- Mechanical consequences of fluid transport in gels and suspensions
- Award date
- 25 February 2016
- Number of pages
- Document type
- PhD thesis
- Faculty of Science (FNWI)
- Van der Waals-Zeeman Institute (WZI)
We investigate the rheological behaviour of complex materials that are a mixture of a solid and liquid phases whose displacements can be decoupled. We emphasize the consequences that a potential decoupling between the motion of the two phases can have on the mechanical response of the material.
We focus in a first part on hydrogels, materials made of water in a cross-linked network. The purpose of the study is to understand why some synthetic gels show positive normal stresses, and why biopolymers exhibit the opposite tendency. We show that the main factor for this is the pore size of the network, which controls the permeability of the solid material.
We then study another two phase material : Dense Non-Brownian suspensions. These are solid spheres floating in a density matched liquid. These materials exhibit non trivial physics, among which normal stresses. We discover that a finite size effect appears at very high confinement. We suspect that, once again, the solvent mobility through the pores, plays a decisive role.

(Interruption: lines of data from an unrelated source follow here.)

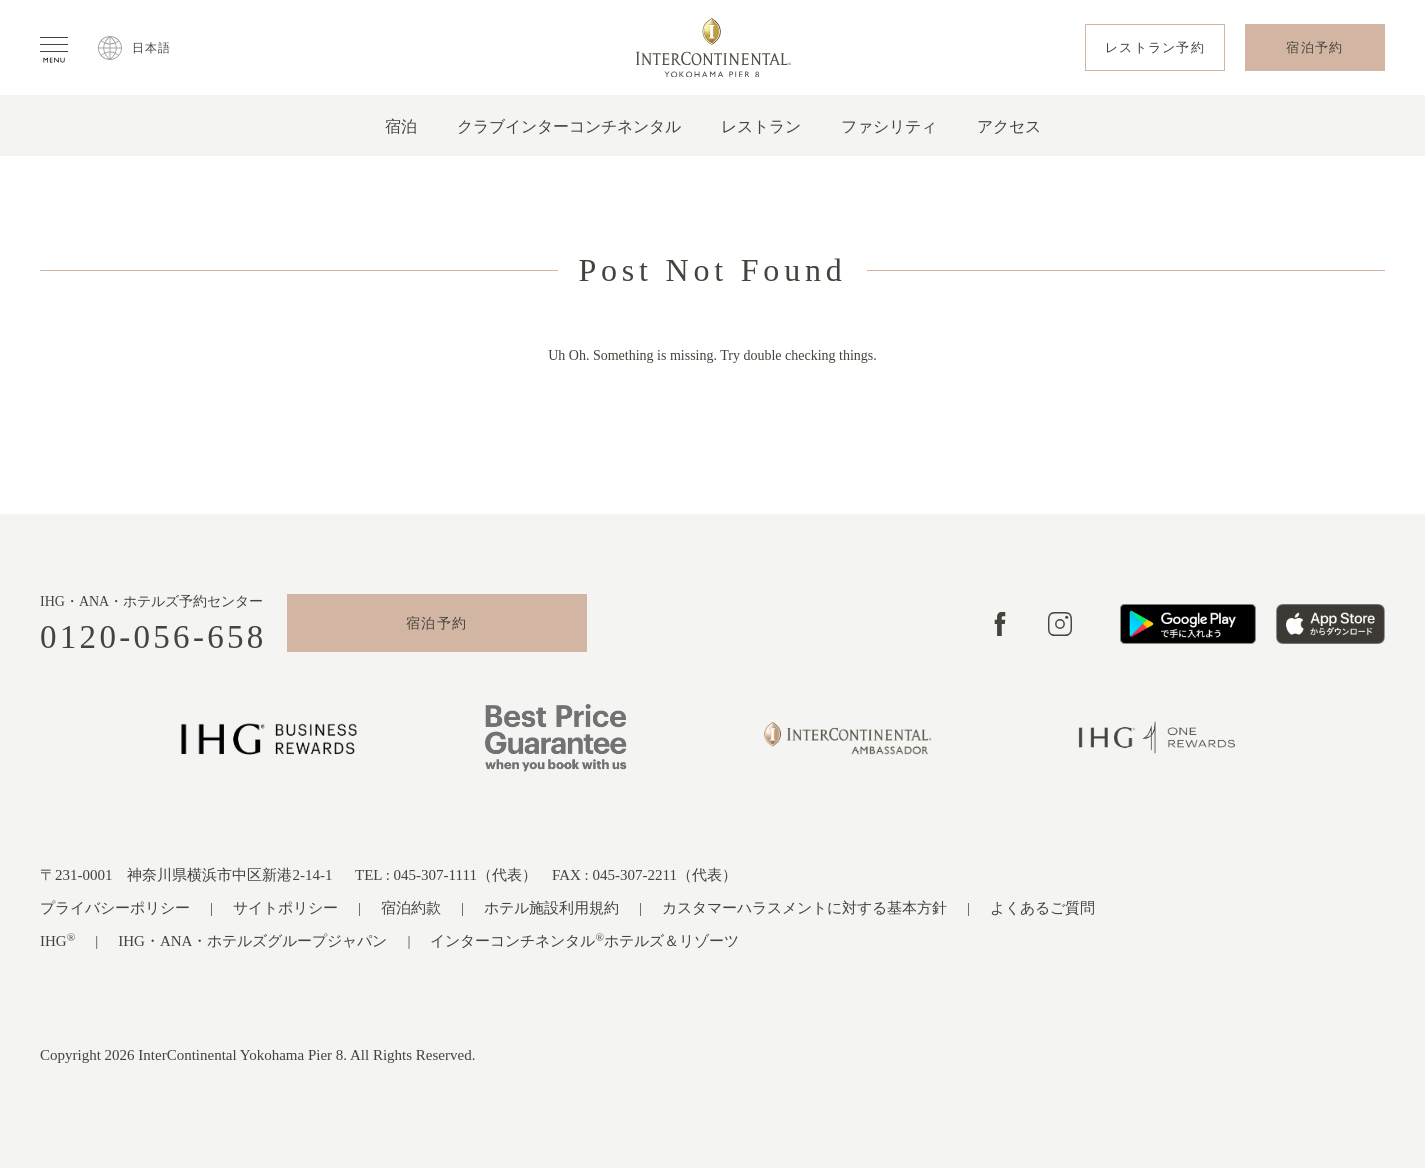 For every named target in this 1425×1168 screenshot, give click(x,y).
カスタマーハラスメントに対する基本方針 (804, 908)
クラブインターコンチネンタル (569, 126)
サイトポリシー (285, 908)
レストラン (761, 126)
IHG (57, 940)
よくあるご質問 (1042, 908)
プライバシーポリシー (115, 908)
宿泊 (401, 126)
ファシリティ (889, 126)
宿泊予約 (437, 623)
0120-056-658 (153, 637)
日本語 (152, 48)
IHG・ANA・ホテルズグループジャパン (252, 941)
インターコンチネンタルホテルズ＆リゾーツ (584, 940)
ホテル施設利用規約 (551, 908)
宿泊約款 (411, 908)
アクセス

In the last chapter, we consider the suitability of the fluidity model in predicting flow curves of sheared suspensions. In such materials, particle migration happen and inhomogeneities will appear. We probe the sheared suspension with magnetic resonance imaging, which gives the local volume fraction and flow velocity. The model describes accurately the experimental data, but requires the knowledge of a parameter, which depends of the flow geometry. This prevents the model to be used for predictive purposes.